Why Jupiter is explained. The signal the monolith emitted when sunlight fell on it was directional, and pointed at Jupiter. The book has a section about it being picked up by space probes - of course directed to Saturn.
The book also mentions that the monolith is on Iapetus, a satellite of Saturn with different albedos on each side. In the book this was set up by the aliens, we’ve been there now and no stargate, alas.
I asked a similar question in a thread not too long ago because the book changed it suddenly from 2001 to 2010. By the end of the book, you realize the setting HAD to be Jupiter so the change is quite forgiveable…
Kinda sorta not really.
It was published afterwards, but the short story (“The Sentinel”) that was the basis of both the novel and the movie was written before-hand, and the novel was developed and written concurrently with the movie.
Clarke has stated some contradictory information on this over the years.
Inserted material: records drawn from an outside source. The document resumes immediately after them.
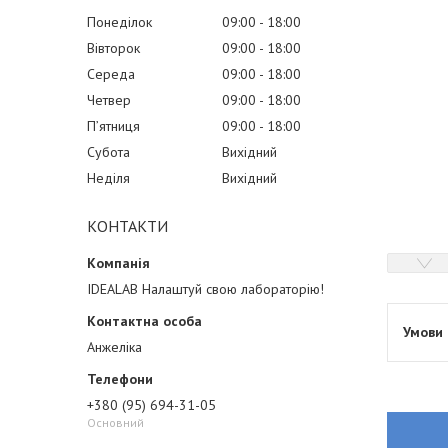
Понеділок
09:00
18:00
Вівторок
09:00
18:00
Середа
09:00
18:00
Четвер
09:00
18:00
Пʼятниця
09:00
18:00
Субота
Вихідний
Неділя
Вихідний
КОНТАКТИ
IDEALAB Налаштуй свою лабораторію!
Анжеліка
+380 (95) 694-31-05
Основний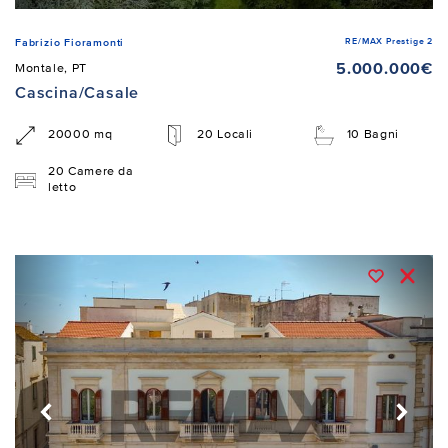
RE/MAX Prestige 2
Fabrizio Fioramonti
5.000.000€
Montale, PT
Cascina/Casale
20000 mq
20 Locali
10 Bagni
20 Camere da
letto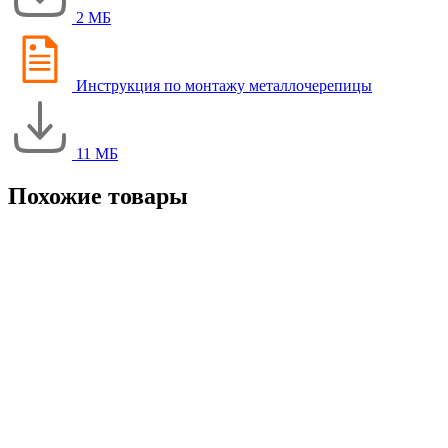
2 МБ
Инструкция по монтажу металлочерепицы
11 МБ
Похожие товары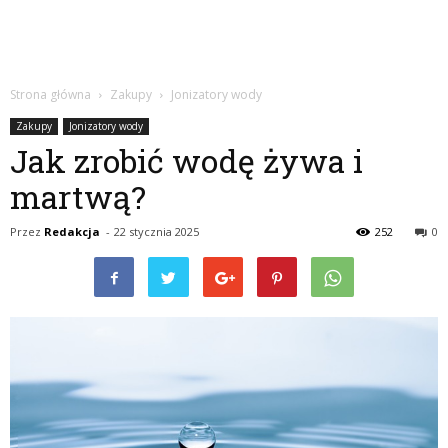
Strona główna
Zakupy
Jonizatory wody
Zakupy
Jonizatory wody
Jak zrobić wodę żywa i
martwą?
Przez
Redakcja
-
22 stycznia 2025
252
0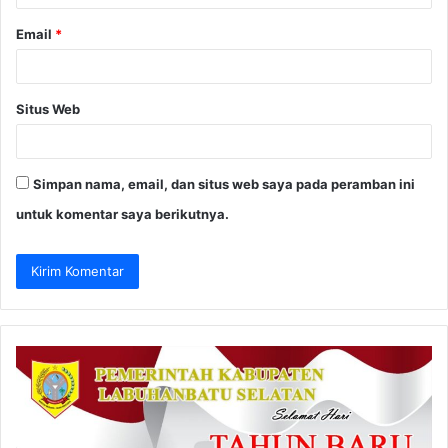
Email
*
Situs Web
Simpan nama, email, dan situs web saya pada peramban ini
untuk komentar saya berikutnya.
In the beginning he said the novel was written first, and was rather insistent on the point because of all the people who thought he did a novelization (which at the time was a low-class thing for a famous writer to do). Over time he backed off on the point somewhat.
His biography and autobiography made it quite clear that the novel was worked on during the time he and Kubrick were working on the script, and the planning, for the movie. The novel was complete long before the movie was, and Clarke was a bit miffed at not being allowed to get it published until the time the movie opened, since he was short on money. After the movie, money was no problem.
Agel has a page listing killings in 2001, and the last entry was Clarke. (He wouldn’t say how much he made, but he was happy.)
It couldn’t have been over that much time. His book The Lost Worlds of 2001 shows the changing novel through time as the work on the film progressed – and it was published (IIRC) in the mid 1970s, only a few years after the 1968 release of the film.
Novelizations may have been a low-class thing for a famous writer to do, I agree, but by 1968 both Isaac Asimov (Fantastic Voyage) and Ellery Queen (A Study in Terror) had done them, and probably others as well.
I’m going by 40-year-old memories, to be sure, but at the time I was into fanzines and I vividly remember an article by Clarke in one in which he quite angrily stated that he had written the novel first. It was a big hoo-ha for a while.
If I also am remembering correctly, Asimov got a fair amount of shit for lending his name to the film. And A Study in Terror was ghosted by Paul Fairman during the Ellery Queen house name period when Manny Lee had writer’s block and didn’t write anything between 1958’s The Finishing Stroke and 1968’s The House of Brass. If Queen could put his name on the crappy paperbacks they were issuing getting some quick money for a novelization wasn’t beneath them.
I don’t believe that even with these few examples Clarke wanted to have people think he did just for the money.